— Task description —
Which lines should be repeated? Exactly the one containing "Coax Cable, 1/4" and every line after it through the end of the entries below.

— Source material —
§
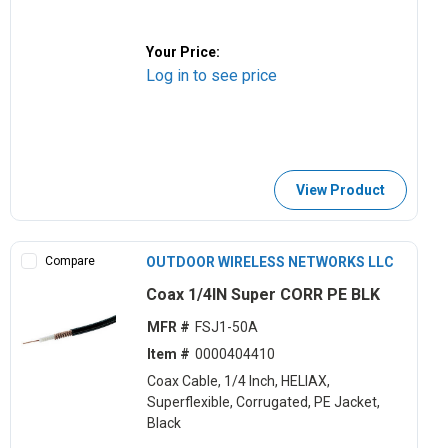
Your Price:
Log in to see price
View Product
Compare
OUTDOOR WIRELESS NETWORKS LLC
Coax 1/4IN Super CORR PE BLK
MFR #
FSJ1-50A
Item #
0000404410
Coax Cable, 1/4 Inch, HELIAX,
Superflexible, Corrugated, PE Jacket,
Black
§
— Exercise output —
Coax Cable, 1/4 Inch, HELIAX,
Superflexible, Corrugated, PE Jacket,
Black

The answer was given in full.